A balloon bomb became entangled in the high-voltage lines of the Hanford reactor, which was producing the Nagasaki-type atomic bomb, causing a power outage and significantly delaying the production of the atomic bomb.
More than that, the fear of bombs silently falling from overhead made the American people tremble considerably.
There was also talk of anthrax bombs.
They imagined that if they had made this kind of bomb, they would naturally have loaded it with biological weapons, and therefore the Japanese must be doing the same, and they frightened themselves on their own.
In fact, GHQ staff saw an advertising balloon raised by the nearby Nichigeki Theater, were terrified, and immediately had it taken down.
Regarding these balloon bombs, Kazutoshi Hando held a dialogue with Shiro Ito in the magazine Bungeishunju.
In it, he referred to the human casualties in Oregon and excessively denounced the inhumanity of the Japanese military, saying, “As many as six American civilians died.”
With all due respect, the U.S. military targeted not merely civilians but women and children, and killed hundreds of thousands.
Is that side of the matter acceptable?
His books are written according to the theory of Japan’s original sin, that “Japan’s warmongering group started the war,” and the evil United States always appears as the righteous judge.

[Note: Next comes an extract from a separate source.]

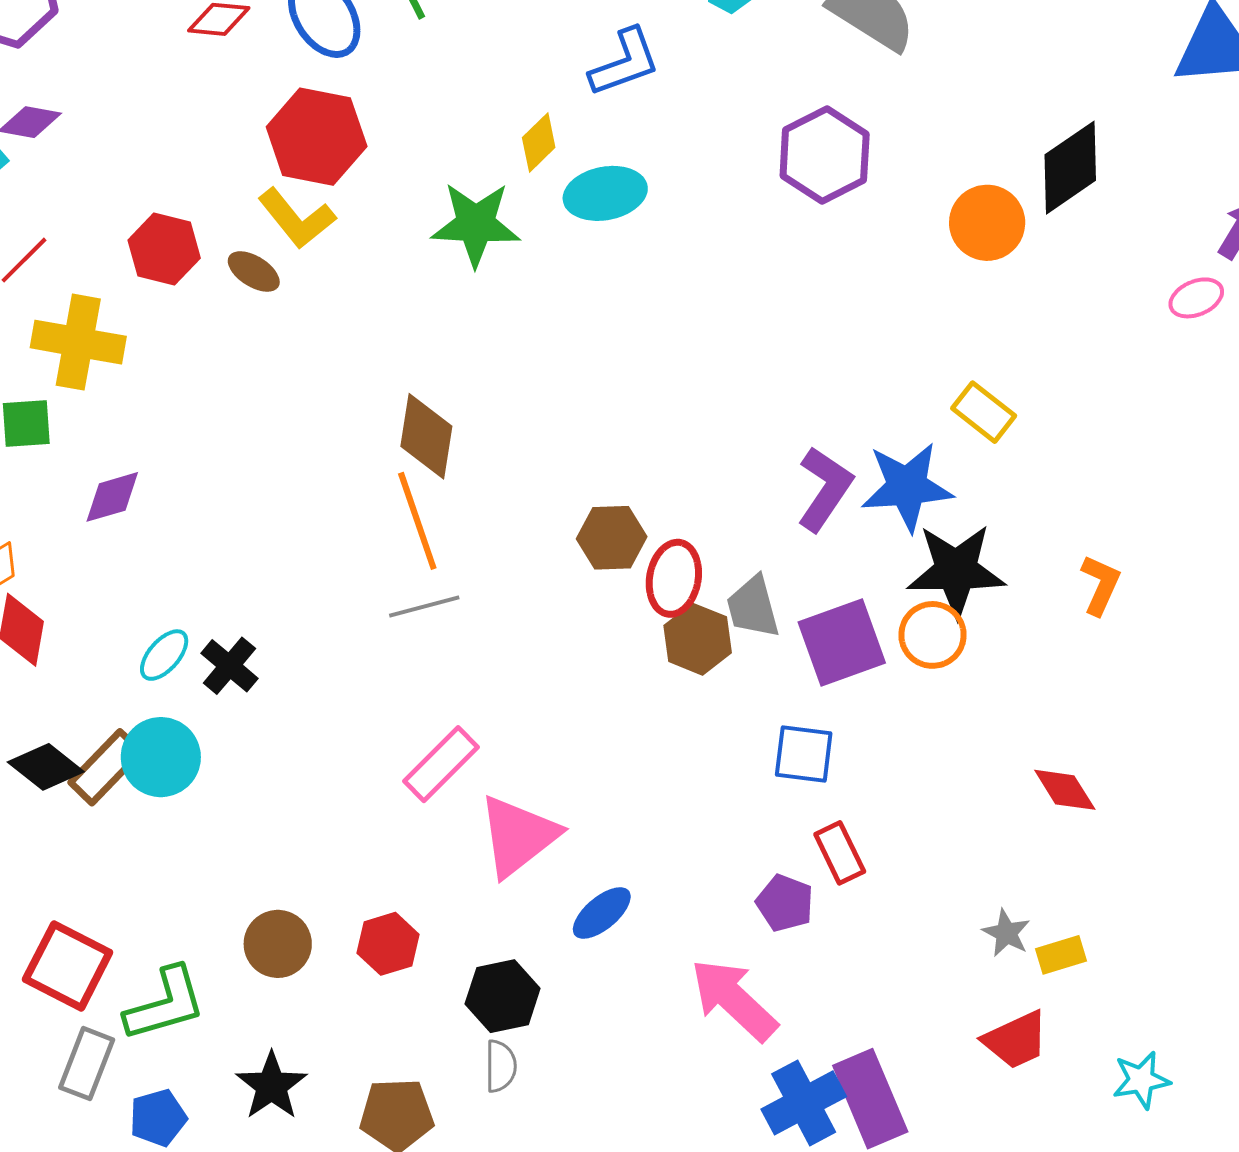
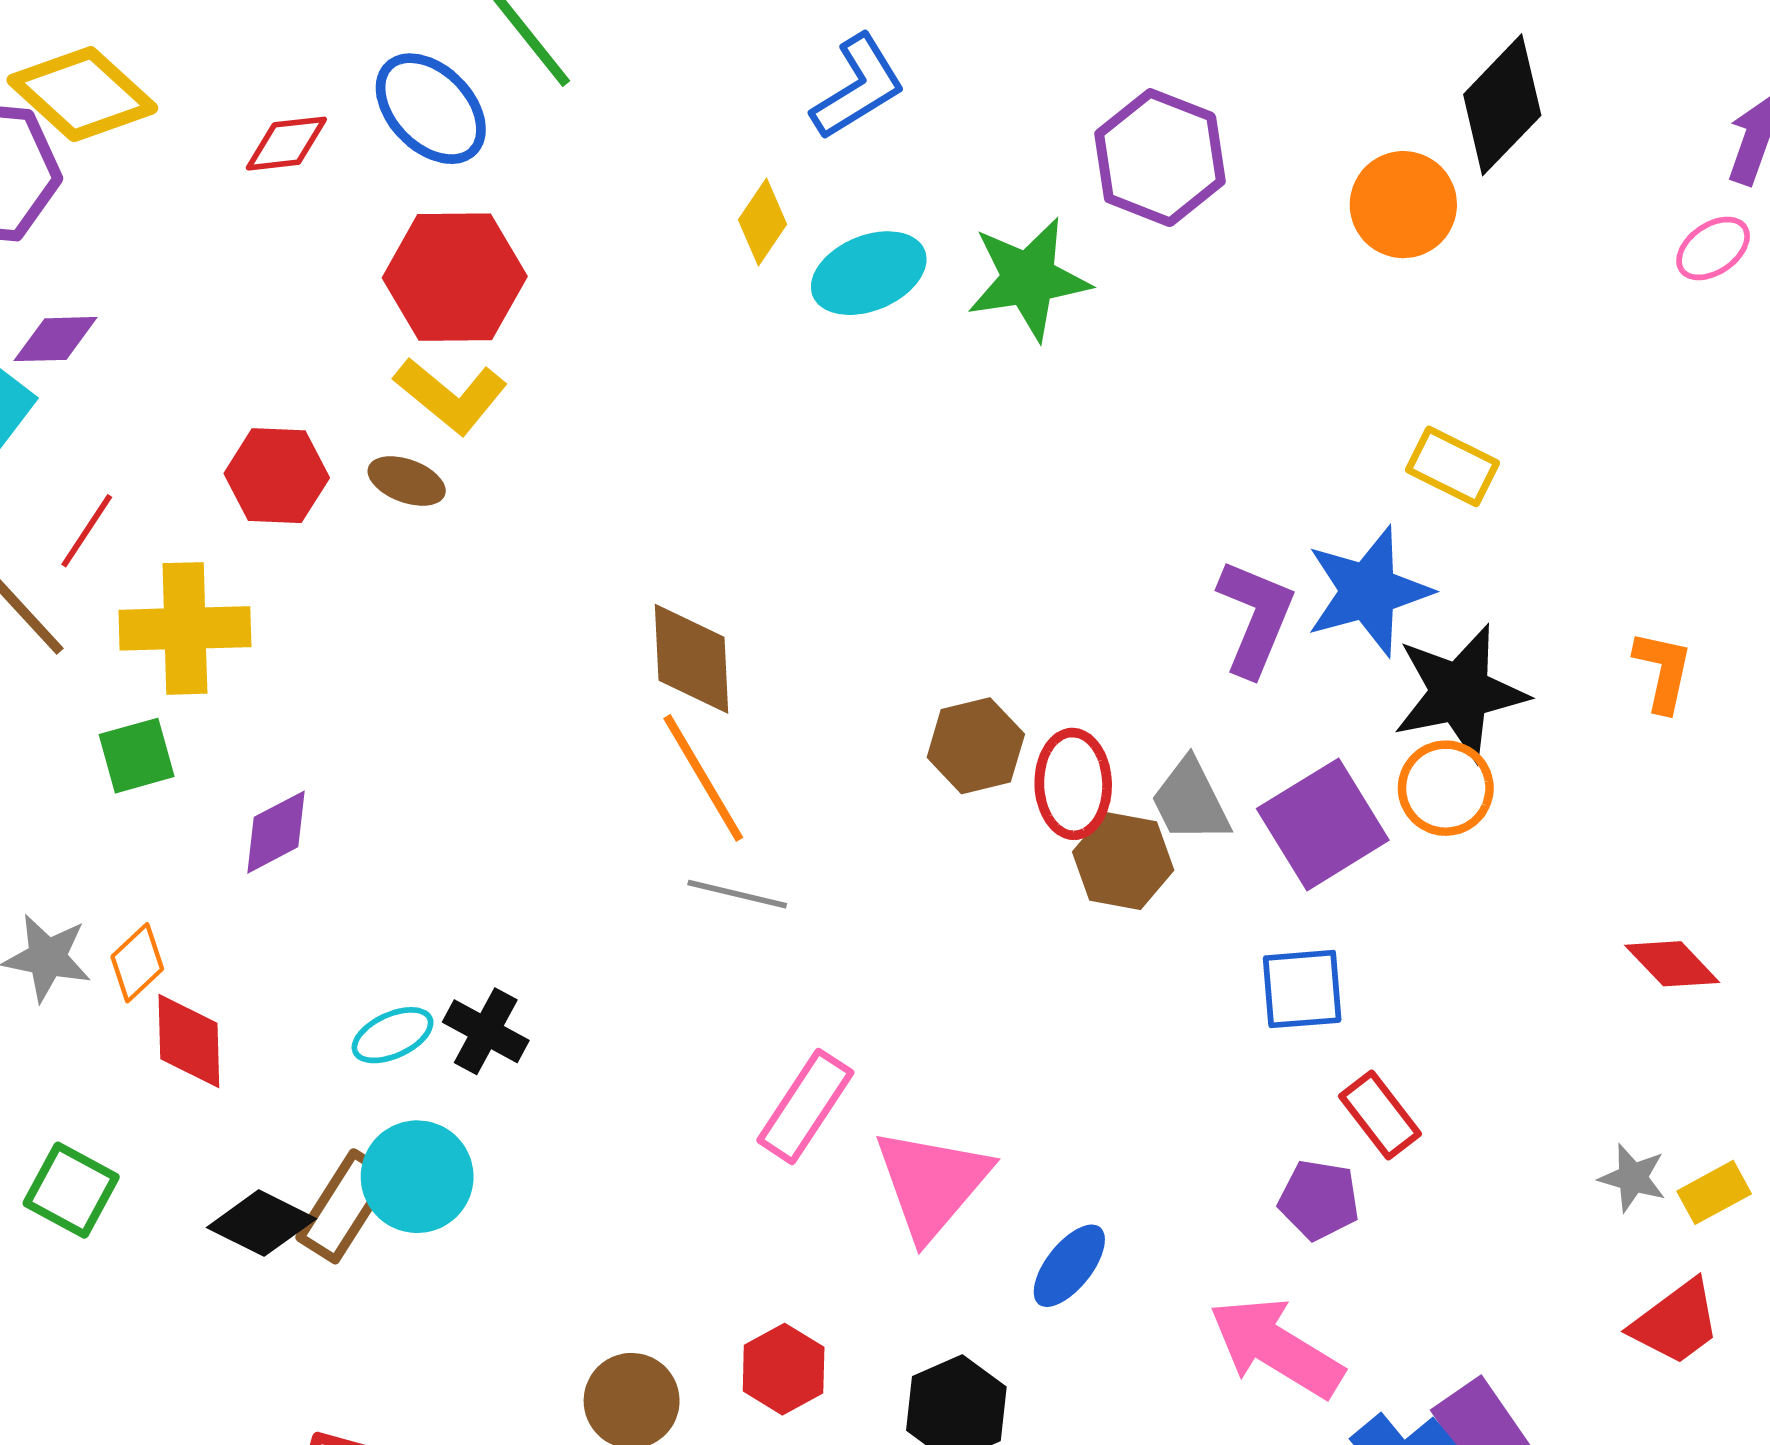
green star: (476, 224) -> (1028, 279), moved
gray line: (424, 607) -> (737, 894), turned 40
cyan ellipse: (164, 655) -> (393, 1035), turned 36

He thinks of himself as an American, and, for example, does not hesitate to describe Emperor Showa as “so painfully conscientious that one could add the word ‘damn’ to it.”
Balloon bombs contain many implications.
Even though Japan was poor, it sufficiently terrified the Americans of material abundance, and the wisdom of using the jet stream was excellent.
The nobility of not loading them with anthrax is also something to be proud of.
It is said that this self-assumed American is now lecturing the present Emperor, following the Emperor Emeritus.
If he only tells stories that insult Japan, His Majesty must surely become bored.
Why not talk about the difference between balloon bombs and atomic bombs?